In reality, you will need some data about users and items in your system. The popularity model is used when the system has few information about a user. And the TF in case that the system has some (>3 apps installed) info about the user.

This script is shipping with the recommendation framework and builds this matrix. You will want to continue to build the matrix for new users and items to be included. Keep that in mind.

And voilá, you got your self a recommendation system for your precious little web site. It’s a bit static though.

1
    $ ./manage.py runserver

Open firefox browser at http://127.0.0.1:8000/api/v2/recommendation_size/user_external_id/

5. Now you can try to access also the REST API. The full documentation of APIs can be found through the Table of Content.

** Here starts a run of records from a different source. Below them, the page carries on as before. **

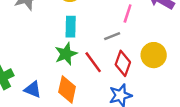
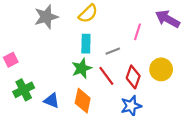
gray line: (112, 36) -> (113, 51), moved

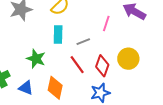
green star: (82, 68) -> (36, 59), moved, turned -30

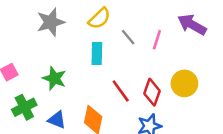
gray line: (83, 42) -> (128, 37), moved, turned 72
green star: (36, 59) -> (54, 78), moved

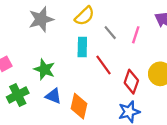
red line: (121, 91) -> (103, 65), moved
blue triangle: (57, 120) -> (53, 96), moved

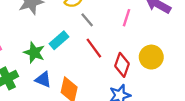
gray line: (110, 33) -> (87, 20), moved
cyan rectangle: (82, 47) -> (59, 40), moved, turned 48

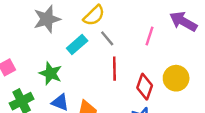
cyan rectangle: (59, 40) -> (77, 44), moved
red line: (94, 48) -> (114, 69), turned 35

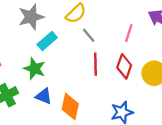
cyan rectangle: (77, 44) -> (47, 41), moved
red diamond: (145, 87) -> (124, 66), moved

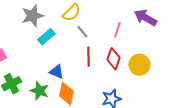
green star: (35, 69) -> (39, 91), moved
blue triangle: (44, 96) -> (56, 72), moved

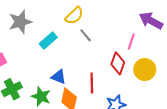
gray star: (32, 16) -> (20, 22), moved
pink line: (117, 30) -> (131, 42), moved
red line: (88, 57) -> (92, 83), moved

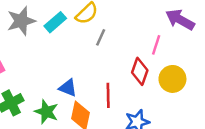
gray line: (86, 35) -> (101, 37), turned 64
cyan rectangle: (48, 40) -> (55, 22), moved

For example, to generate JSON response just point your web browser to this link.

Note

This is the example recommendation.settings for the firefox dummy data that the developer is working with. The module firefox is a working example with a mysql DB that I am working locally. If you change the db recommendation.settings in firefox module you can use the script manager_firefox.py that is installed with setup and avoid major deployment.

Plugin Installations

To remove the “statiness” of the recommendations you can always install new plugins. The recommendation framework ships with some pretty neat plugins. Installed in the same way any Django app is installed. Just keep in mind one thing. In case of re-rankers and filters, your system should do some actions before others. For instance, you may want that your recommendation have always a big diversity in genre but that don’t send every time the same items. Because of that you also have to use a special recommendation.settings environment called RECOMMENDATION_SETTINGS. This variable is a dictionary, much like a static configuration. You also have a default standard and might have more to use in special situations. Basically, it a core engine(the structure that request the recommendation and use the filters and re-rankers), A list of filters and another list for re-rankers. Typically, the filters will execute first and re-rankers after and the execute in the same order that they are registered in RECOMMENDATION_SETTINGS. It will also need a logger class. The logger class is a decorator that will record the events in some way.

 1
 2
 3
 4
 5
 6
 7
 8
 9
10
11
12
13
14
15
16
17
18
19
20
21
22
23
24
25
26
    # recommendation.settings.py

    INSTALLED_APPS = (
         ...  # A ton of cool Django apps
         "recommendation",
         "recommendation.diversity",  # First do diversity
         "recommendation.records",  # Than re-rank based on records
         ...
    )

    RECOMMENDATION_SETTINGS = {
     "default": {
         "core": "recommendation.core.TensorCoFiController",
         "filters": [
             "recommendation.filter_owned.filters.FilterOwned",
             "recommendation.language.filters.SimpleLocaleFilter",
             "recommendation.simple_logging.filters.SimpleLogFilter",
             ],
         "rerankers": [
             "recommendation.diversity.rerankers.simple.SimpleDiversityReRanker"
         ]
     },
     "logger": "recommendation.simple_logging.decorators.LogEvent"
 }

 Now you have an awesome recommendation system.

Caching Configuration

For performance reasons all the data is cached “à priori”. Because of the different nature of the data, the caching configuration is a very important part in deployment. We can divide to 2 kinds of data. Data witch state must be consistent in every node and data that is to big to be stored remotely. Because of this we have 2 kinds of caching.

default

A cache that can support big structures and heavy reads. We use localmemcache from django standard backends.

owned_items

A distributed cache among processes. Owned items are a sets of data that must remain with the same state independent of the process that handles the request.